L’article 50 paragraphe 2 oblige par ailleurs les fournisseurs de systèmes d’IA générative (les éditeurs des outils, pas vous) à intégrer un marquage lisible par machine — filigrane invisible par exemple. C’est leur responsabilité.

Exemple concret : Studio photo Müller

Anja Müller dirige un petit studio photo à Leipzig, spécialisé dans les portraits de candidature et de famille, et utilise des outils IA depuis début 2026. Sa mise en pratique :

  • Chatbot du site : un outil IA simple répond aux premières questions sur tarifs et rendez-vous. Accueil : « Bonjour, je suis l’assistant IA de Foto Müller. Pour les demandes spécifiques, je vous transmets à Anja. »
  • Moodboards Midjourney : chaque image porte la légende « Exemple de style — créé avec IA ».
  • Newsletters avec ChatGPT : brouillons IA, relecture, envoi. Aucun marquage requis.
  • Reel Instagram avec voix IA : ajoute « Voix off : IA » dans la description.

Effort total : environ deux heures de mise en place.

Le coût des infractions

Les amendes du règlement IA sont considérables : jusqu’à 15 millions d’euros ou 3 % du chiffre d’affaires annuel mondial (le plus élevé). Le règlement prévoit expressément des amendes proportionnées pour les PME — une micro-entreprise ne risque pas le montant maximal.

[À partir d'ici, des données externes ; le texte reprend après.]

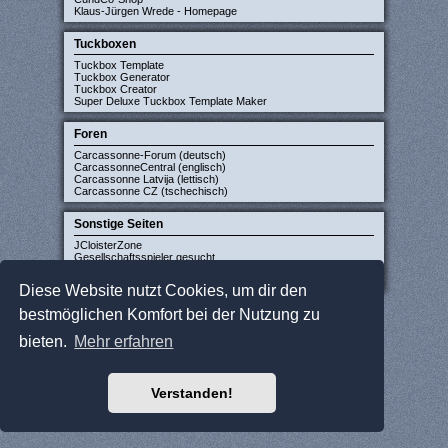
Klaus-Jürgen Wrede - Homepage
Tuckboxen
Tuckbox Template
Tuckbox Generator
Tuckbox Creator
Super Deluxe Tuckbox Template Maker
Foren
Carcassonne-Forum (deutsch)
CarcassonneCentral (englisch)
Carcassonne Latvija (lettisch)
Carcassonne CZ (tschechisch)
Sonstige Seiten
JCloisterZone
Gesellschaftsspieler gesucht
WikiCarpedia
BoardGameGeek
Diese Website nutzt Cookies, um dir den
bestmöglichen Komfort bei der Nutzung zu
bieten.
Mehr erfahren
Verstanden!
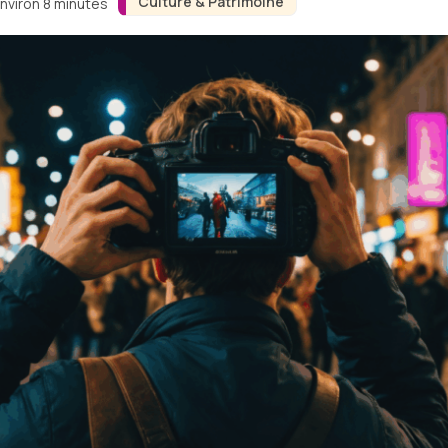
Culture & Patrimoine
environ 8 minutes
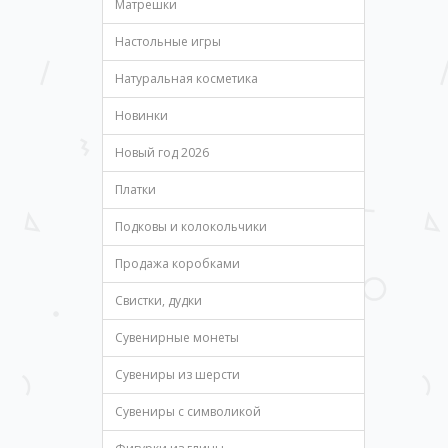
Матрешки
Настольные игры
Натуральная косметика
Новинки
Новый год 2026
Платки
Подковы и колокольчики
Продажа коробками
Свистки, дудки
Сувенирные монеты
Сувениры из шерсти
Сувениры с символикой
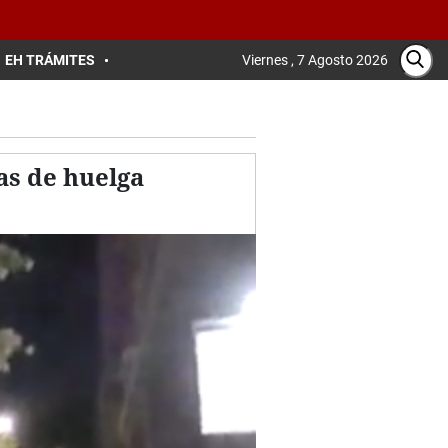
EH TRÁMITES
Viernes , 7 Agosto 2026
as de huelga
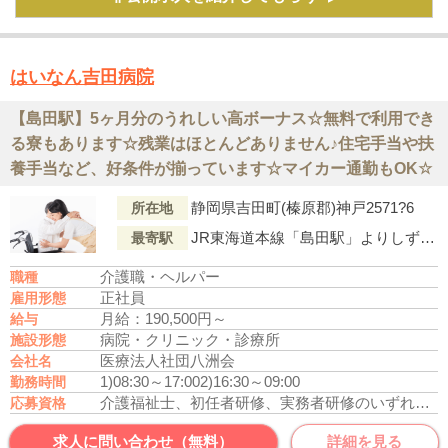
はいなん吉田病院
【島田駅】5ヶ月分のうれしい高ボーナス☆無料で利用でき
る寮もあります☆残業はほとんどありません♪住宅手当や扶
養手当など、好条件が揃っています☆マイカー通勤もOK☆
静岡県吉田町(榛原郡)神戸2571?6
所在地
JR東海道本線「島田駅」よりしずてつジャストライン『島田静波線(市民病院?静波海岸・榛原病院)・静波海岸入口』行「神戸」下車徒歩14分
最寄駅
介護職・ヘルパー
職種
正社員
雇用形態
月給：190,500円～
給与
病院・クリニック・診療所
施設形態
医療法人社団八洲会
会社名
1)08:30～17:00
2)16:30～09:00
勤務時間
介護福祉士、初任者研修、実務者研修のいずれかの資格をお持ちの方
応募資格
求人に問い合わせ（無料）
詳細を見る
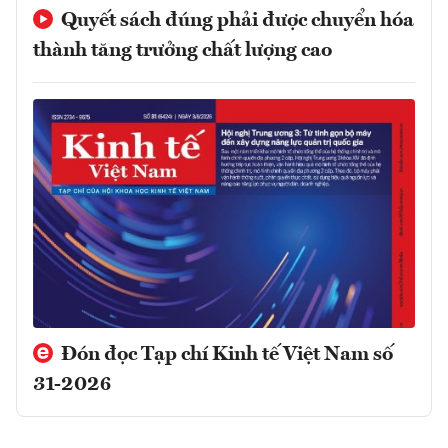
Quyết sách đúng phải được chuyển hóa
thành tăng trưởng chất lượng cao
Đón đọc Tạp chí Kinh tế Việt Nam số
31-2026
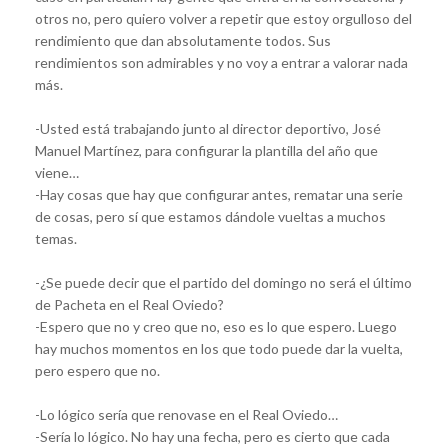
otros no, pero quiero volver a repetir que estoy orgulloso del
rendimiento que dan absolutamente todos. Sus
rendimientos son admirables y no voy a entrar a valorar nada
más.
-Usted está trabajando junto al director deportivo, José
Manuel Martínez, para configurar la plantilla del año que
viene…
-Hay cosas que hay que configurar antes, rematar una serie
de cosas, pero sí que estamos dándole vueltas a muchos
temas.
-¿Se puede decir que el partido del domingo no será el último
de Pacheta en el Real Oviedo?
-Espero que no y creo que no, eso es lo que espero. Luego
hay muchos momentos en los que todo puede dar la vuelta,
pero espero que no.
-Lo lógico sería que renovase en el Real Oviedo…
-Sería lo lógico. No hay una fecha, pero es cierto que cada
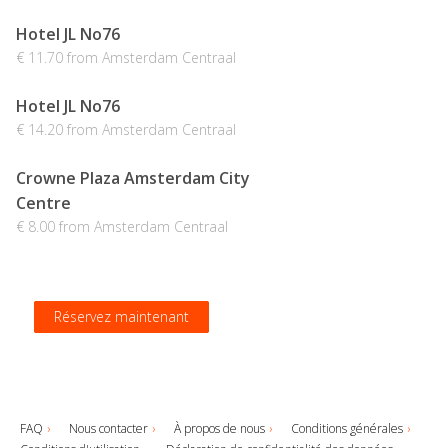
Hotel JL No76
€ 11.70 from Amsterdam Centraal
Hotel JL No76
€ 14.20 from Amsterdam Centraal
Crowne Plaza Amsterdam City
Centre
€ 8.00 from Amsterdam Centraal
Réservez maintenant
Réservez maintenant
Réservez maintenant
Réservez maintenant
FAQ
Nous contacter
À propos de nous
Conditions générales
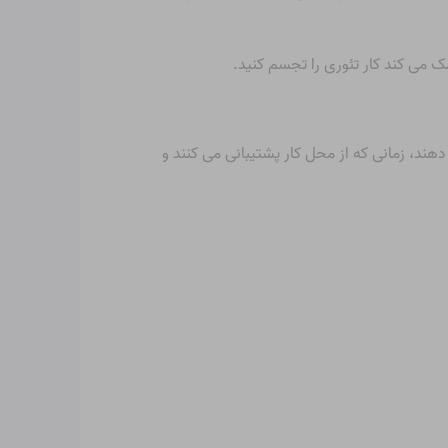
 می کند کار تئوری را تجسم کنید.
د، زمانی که از محل کار پشتیبانی می کنند و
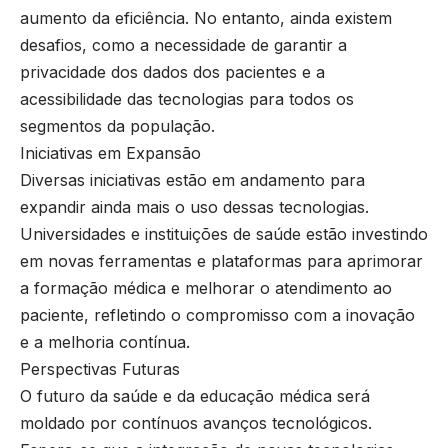
aumento da eficiência. No entanto, ainda existem
desafios, como a necessidade de garantir a
privacidade dos dados dos pacientes e a
acessibilidade das tecnologias para todos os
segmentos da população.
Iniciativas em Expansão
Diversas iniciativas estão em andamento para
expandir ainda mais o uso dessas tecnologias.
Universidades e instituições de saúde estão investindo
em novas ferramentas e plataformas para aprimorar
a formação médica e melhorar o atendimento ao
paciente, refletindo o compromisso com a inovação
e a melhoria contínua.
Perspectivas Futuras
O futuro da saúde e da educação médica será
moldado por contínuos avanços tecnológicos.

Plus important que la peine : un marquage clair renforce la confiance des clients. Ce que cela signifie pour vous ? Mieux vaut ajouter aujourd’hui le message du chatbot et quelques légendes que de devoir corriger plus tard.

Questions fréquentes

L’obligation s’applique-t-elle aux réponses ChatGPT dans les mails clients ?

Non — tant que vous lisez, ajustez et validez l’e-mail avant envoi, c’est du contrôle éditorial et aucune mention n’est requise.

Dois-je marquer un logo ou des graphiques générés par IA sur mon site ?

En règle générale non, sauf s’il s’agit de deepfakes avec personnes réalistes.

Et les fonctions IA déjà intégrées dans les outils (par exemple suggestions de réponse mail) ?

Tant que vous décidez d’envoyer ou d’ajuster, contrôle éditorial, aucune mention.

Faut-il une clause spécifique IA dans les CGV ?

Pas légalement requis — la mention doit apparaître là où le client rencontre l’IA (par exemple le chatbot).

Qui contrôle ?

En Allemagne, la Bundesnetzagentur. En France, plusieurs autorités (DGCCRF, CNIL, etc.).

Conclusion

L’obligation de marquage IA dès le 2 août 2026 paraît plus complexe qu’elle ne l’est. Les obligations centrales concernent les chatbots, les images IA avec personnes et l’audio/vidéo IA. Une à deux heures de configuration suffisent. Une gestion ordonnée des communications clients, factures et devis facilite la conformité — les fonctions de facturation et de devis de PepperTools documentent tout proprement.

Sources

  1. Commission européenne — Projet de lignes directrices article 50 AI Act (8 mai 2026)
  2. Commission européenne — Consultation (jusqu’au 3 juin 2026)
  3. Article 50 du règlement IA — texte intégral
  4. Bundesnetzagentur — surveillance du marché IA

Avertissement : Cet article ne constitue pas un conseil juridique ou fiscal. Pour votre situation, consultez un avocat.